(3)
If the casualty's chest did not rise and fall, then air is not getting into his
lungs.
(a) Try to open the casualty's airway more (lift the chin more and/or
increase the tilt of the head) and administer two full breaths again.
(b) If the casualty's chest still does not rise, a foreign object is probably
blocking his airway. Remove any visible blockage. Administer manual thrusts (see
Section II of this lesson) as needed to expel any blockage. Once the airway is
unblocked and the obstruction removed, administer two full breaths again and
reevaluate.
d. Check the Casualty's Pulse. If the casualty's airway is open (two full
breaths delivered successfully), check for a pulse. A pulse indicates that the heart is
still pumping blood.
(1) Continue to maintain the casualty's airway. If the head-tilt/chin-lift
method is being used, keep one hand pressing on the casualty's forehead.
(2) Locate the carotid artery on the side of the casualty's neck that is closest
to you. One carotid artery is located in the groove on the left side of the trachea
(windpipe) next to the casualty's larynx (Adam's apple). The other carotid artery is
located in the groove on the right side of the trachea next to the casualty's larynx.

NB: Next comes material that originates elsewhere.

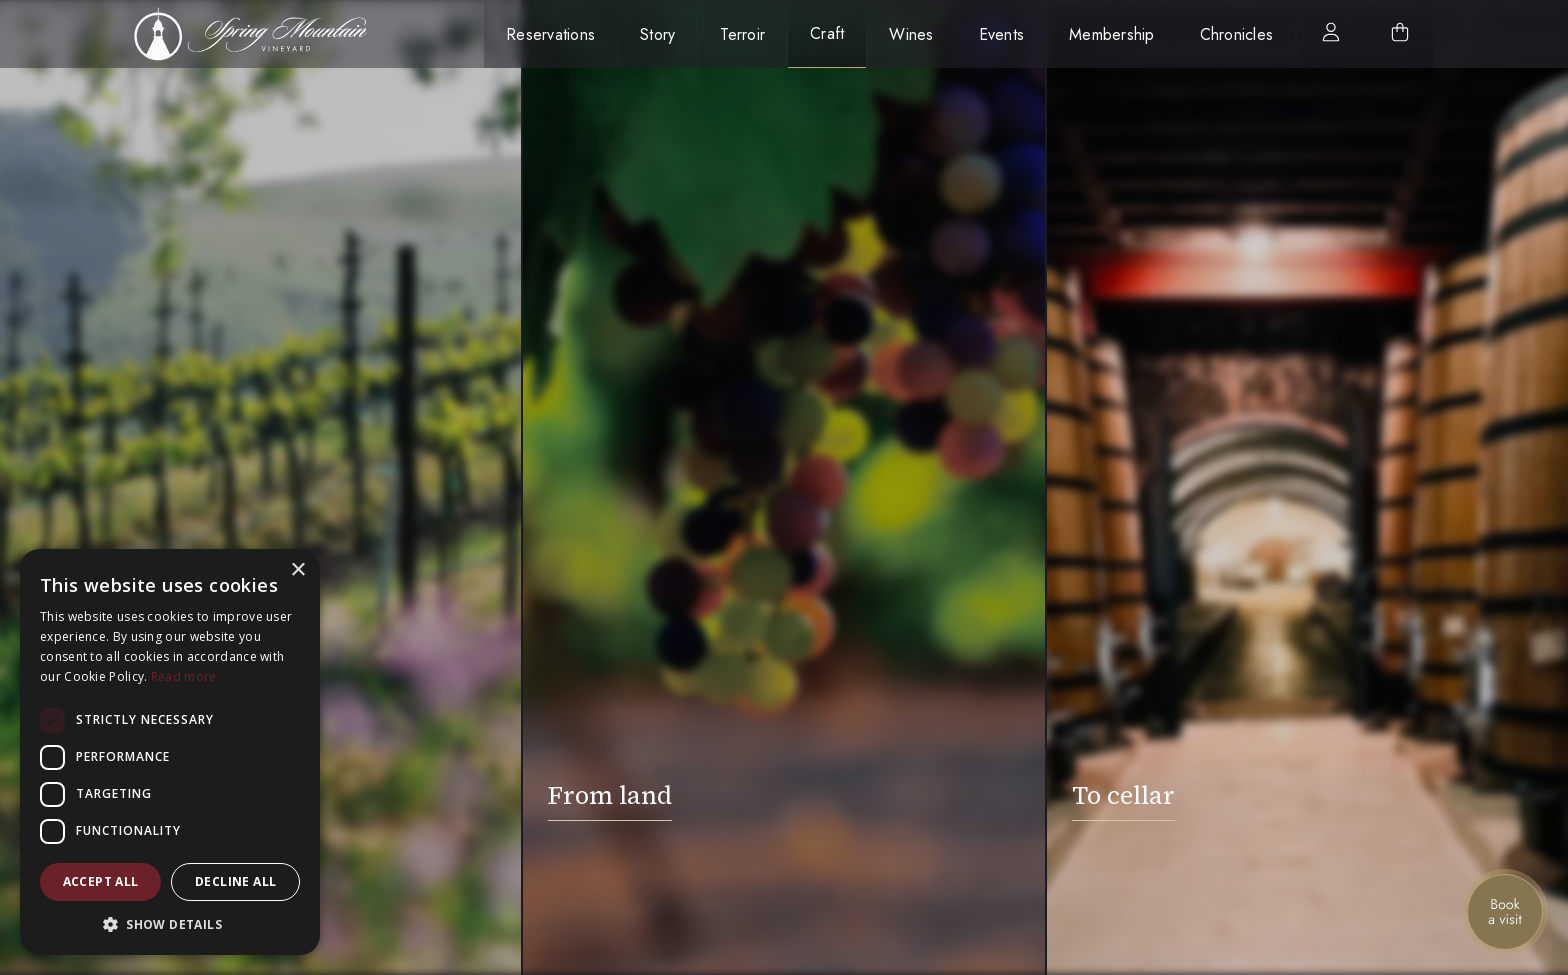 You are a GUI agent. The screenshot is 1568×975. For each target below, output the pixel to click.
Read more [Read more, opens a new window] (184, 676)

(3) Once the artery is located, gently press on the artery with your middle
and index fingers and feel for a pulse for 5 to 10 seconds (figure 3-5). Also look for
signs of spontaneous breathing (rising and falling of the casualty's chest, etc.) while
checking the pulse.
CAUTION:
Do not use your thumb to feel for the casualty's pulse. If you use your
thumb, you may mistake the pulse in your thumb for the casualty's pulse.
Figure 3-5. Feeling for a carotid pulse.